The Australian government is now constructing permanent facilities in Nauru to detain boat migrants, and also runs a detention camp in Manus Island, Papua New Guinea. The PNG opposition were in court last week, challenging the legality of the Manus Island detention centre.

The migration amendment (unauthorised maritime arrivals) bill 2012 now seeks to implement the Pacific solution throughout Australia. What was an exception is to become the norm. A new category of “unauthorised maritime arrivals” will discriminate against people on the basis of the mode of their journey to Australia. If you arrive by boat, you face mandatory detention in a harsh and remote place. Travel by plane and you will be able to apply for a protection visa on arrival. Given most maritime arrivals are from Afghanistan, Iran, Iraq and Sri Lanka, the legal regime effectively implements a de facto form of apartheid based on country of origin (and here, let us note that article 3 of the 1951 refugee convention obliges Australia to fulfil its protection obligations without discriminating on the basis of “race, religion, or country of origin”). As such, the migration amendment bill seeks to implement a staggering legal artifice for a nation that claims to walk tall among the civilised.

The Australian government has also introduced the dangerous practice of forced repatriations of people it claims are not refugees (last September, Human Rights Watch documented the torture of Tamil men and women repatriated to Sri Lanka by the UK Border Agency). These people are returned within 72 hours of arrival, and with “screening” taking place offshore, this happens without any provision of legal assistance for the returnees, or transparency in relation to the work of immigration officials. The risk of refoulement – the return of refugees with a right to protection to their persecutors – is increased, thus flouting the fundamental obligation under the refugee convention.

Australia’s extreme measures have been prompted by a curious surge in the number of people arriving by boat from Sri Lanka. In 2012 around 6,500 people made this arduous journey. In the previous year the number of Sri Lankan arrivals was a mere 211. Department of Immigration statistics indicate that 5,215 of the 2012 arrivals were Tamil, and 1,027 Sinhalese. In the last month, the number arriving has dramatically reduced to a trickle. What explains these fluctuations, and what is to be made of the Australian reaction to it?

Earlier this month, the Australian reported that Australia’s intelligence agencies suspected an official with a high profile close to President Mahinda Rajapaksa was “responsible for authorising numerous boats in the past 10 months, fuelling the surge of asylum seekers from Sri Lanka”. The Sri Lankan government has denied the allegations. The suggestion is that Sri Lanka can “turn on the tap” and “unleash untold asylum boats”. Australia has chosen an unreliable security and surveillance partner.

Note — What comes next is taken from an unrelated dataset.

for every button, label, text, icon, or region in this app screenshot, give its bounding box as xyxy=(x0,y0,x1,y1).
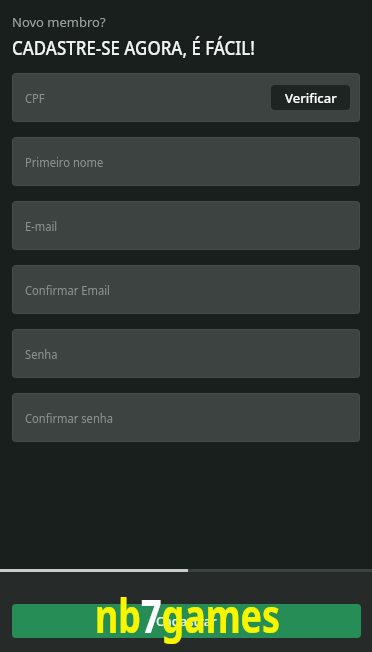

The politics of people smuggling is hardly ever only about the people being trafficked and those exploiting their desperation. Because of its hysterical attitude to those seeking asylum, Australia has potentially walked into the trap of being held hostage by any authoritarian regime that colludes in people smuggling. The currency they will demand is a blind-eye to human rights violations, favourable diplomatic attention and security partnerships.

The Australian minister for foreign affairs, Bob Carr, visited Sri Lanka in December and announced training for Sri Lankan naval officers on surveillance and intelligence gathering. The shadow minister for foreign affairs, Julie Bishop, visited Sri Lanka last month and praised its postwar reconciliation and reconstruction efforts. It’s one thing for Australia to throw the refugee convention out the window, and another to weigh in on issues such as reconciliation and militarisation in another country. If they want to do the former they should do it honestly; the latter is gratuitous, unnecessary and harmful.

As Australians look ahead to the renewal they deserve in an election year, is it not time to imagine a different, better Australia? Let’s not add another episode of “unutterable shame” to Australia’s archive of atrocity. Instead, let Australia summon up the sentiments of Henry Lawson’s iconic 1891 poem, Freedom on the Wallaby, for today it is not the rebel’s blood but a callous disregard for the vulnerable that “stains the wattle”.

Does the jury system work?

This piece was contributed by Dr Adam Gearey, a Reader in the School of Law.

Does the discharge of the jury in the Pryce trial suggest that this most ancient of common law institutions has come to the end of the road? The trial judge, Mr Justice Sweeney, was certainly scathing about the failure of the members of the jury to understand basic points of evidence and their role in the trial. It also seems the press are ready to stick the boot in; fulminating against overpaid lawyers who defend the jury trial as a way of justifying fat fees. The point is that we have to take a sober look at these issues, and not listen to the rantings of the gutter press.

The real difficulty is finding an objective way of thinking about the good and bad features of the jury. One way of doing this is by looking at the rulings of the European Court of Human Rights in Strasbourg (ECtHR). Using Article 6 of the European Convention on Human Rights, the court has been busy developing principles that define a fair trial. Given that these are international human rights standards they offer sound principles for thinking about and assessing the work of the jury.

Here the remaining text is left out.